» What you should do
Give every line from the entries that contains "Bildung".

» Data records
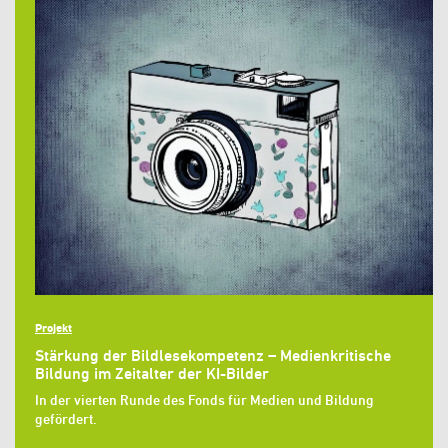
Projekt
Stärkung der Bildlesekompetenz – Medienkritische
Bildung im Zeitalter der KI-Bilder
In der vierten Runde des Fonds für Medien und Bildung
gefördert.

» Task output
Bildung im Zeitalter der KI-Bilder
In der vierten Runde des Fonds für Medien und Bildung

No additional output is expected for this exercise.